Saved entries
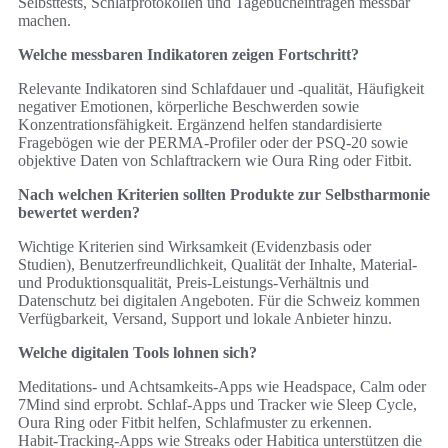
Selbsttests, Schlafprotokollen und Tagebucheinträgen messbar
machen.
Welche messbaren Indikatoren zeigen Fortschritt?
Relevante Indikatoren sind Schlafdauer und -qualität, Häufigkeit
negativer Emotionen, körperliche Beschwerden sowie
Konzentrationsfähigkeit. Ergänzend helfen standardisierte
Fragebögen wie der PERMA‑Profiler oder der PSQ‑20 sowie
objektive Daten von Schlaftrackern wie Oura Ring oder Fitbit.
Nach welchen Kriterien sollten Produkte zur Selbstharmonie
bewertet werden?
Wichtige Kriterien sind Wirksamkeit (Evidenzbasis oder
Studien), Benutzerfreundlichkeit, Qualität der Inhalte, Material-
und Produktionsqualität, Preis‑Leistungs‑Verhältnis und
Datenschutz bei digitalen Angeboten. Für die Schweiz kommen
Verfügbarkeit, Versand, Support und lokale Anbieter hinzu.
Welche digitalen Tools lohnen sich?
Meditations‑ und Achtsamkeits‑Apps wie Headspace, Calm oder
7Mind sind erprobt. Schlaf‑Apps und Tracker wie Sleep Cycle,
Oura Ring oder Fitbit helfen, Schlafmuster zu erkennen.
Habit‑Tracking‑Apps wie Streaks oder Habitica unterstützen die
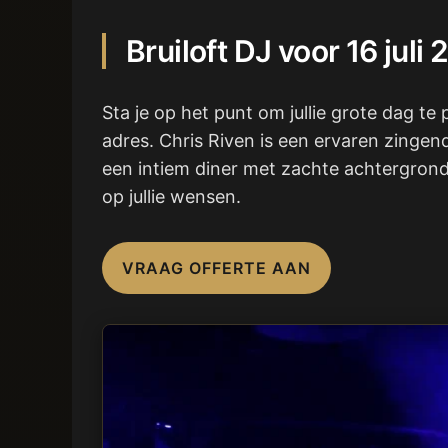
Bruiloft DJ voor 16 jul
Sta je op het punt om jullie grote dag te
adres. Chris Riven is een ervaren zingen
een intiem diner met zachte achtergrondm
op jullie wensen.
VRAAG OFFERTE AAN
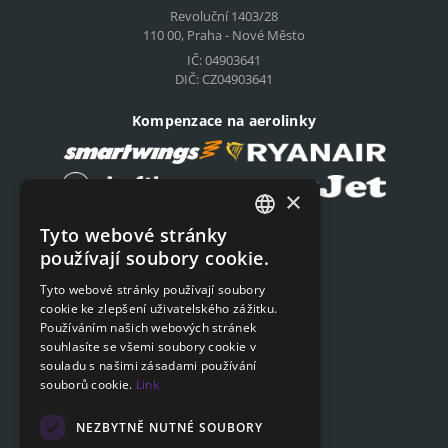
Revoluční 1403/28
110 00, Praha - Nové Město
IČ: 04903641
DIČ: CZ04903641
Kompenzace na aerolinky
×
Tyto webové stránky
Podat on-line žádost
CZECH
používají soubory cookie.
Podat on-line žádost
ENGLISH
Tyto webové stránky používají soubory
cookie ke zlepšení uživatelského zážitku.
SLOVAK
Navigace
Používáním našich webových stránek
GERMAN
souhlasíte se všemi soubory cookie v
Ceník
souladu s našimi zásadami používání
Otázky a odpovědi
souborů cookie.
Link
Dokumenty ke stažení
Poradna
NEZBYTNĚ NUTNÉ SOUBORY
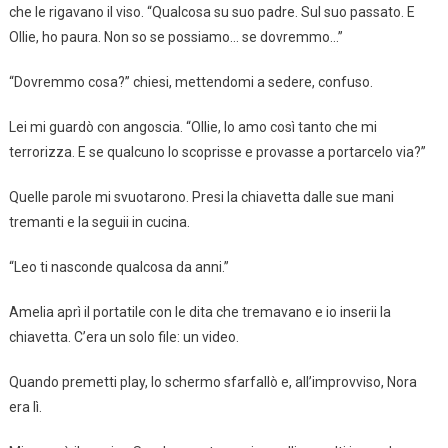
che le rigavano il viso. “Qualcosa su suo padre. Sul suo passato. E
Ollie, ho paura. Non so se possiamo… se dovremmo…”
“Dovremmo cosa?” chiesi, mettendomi a sedere, confuso.
Lei mi guardò con angoscia. “Ollie, lo amo così tanto che mi
terrorizza. E se qualcuno lo scoprisse e provasse a portarcelo via?”
Quelle parole mi svuotarono. Presi la chiavetta dalle sue mani
tremanti e la seguii in cucina.
“Leo ti nasconde qualcosa da anni.”
Amelia aprì il portatile con le dita che tremavano e io inserii la
chiavetta. C’era un solo file: un video.
Quando premetti play, lo schermo sfarfallò e, all’improvviso, Nora
era lì.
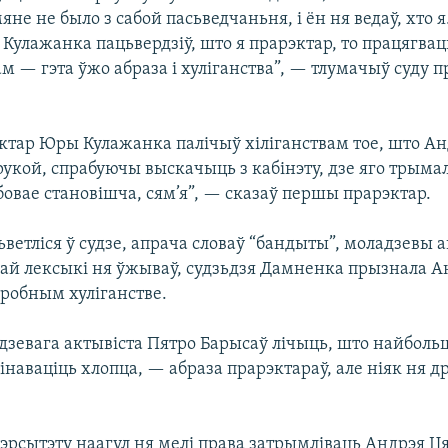
яне не было з сабой пасьведчаньня, і ён ня ведаў, хто я
Кулажанка пацьвердзіў, што я прарэктар, то працягва
 — гэта ўжо абраза і хуліганства”, — тлумачыў суду 
тар Юры Кулажанка палічыў хіліганствам тое, што А
рукой, спрабуючы выскачыць з кабінэту, дзе яго трымал
бовае становішча, сям’я”, — сказаў першы прарэктар.
сьветліся ў судзе, апрача словаў “бандыты”, моладзевы 
й лексыкі ня ўжываў, судзьдзя Дамненка прызнала А
дробным хуліганстве.
дзевага актывіста Пятро Барысаў лічыць, што найболь
наваціць хлопца, — абраза прарэктараў, але ніяк ня д
вэрсытэту наагул ня мелі права затрымліваць Андрэя Ця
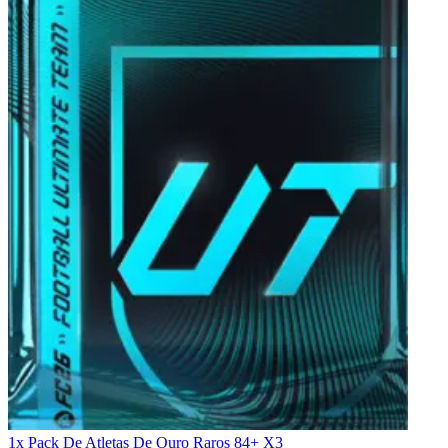
1x Pack De Atletas De Ouro Raros 84+ X3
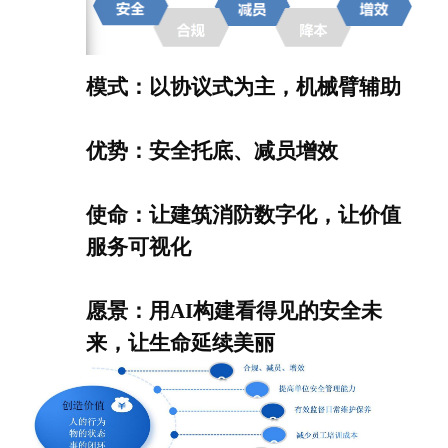
们
模式：以协议式为主，机械臂辅助
优势：安全托底、减员增效
使命：让建筑消防数字化，让价值
服务可视化
愿景：用AI构建看得见的安全未
来，让生命延续美丽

Goal of the exercise: Search the data above for the string "digitalen". Report every line where it is found.

Answer box:
Datenschutz bei digitalen Angeboten. Für die Schweiz kommen
Welche digitalen Tools lohnen sich?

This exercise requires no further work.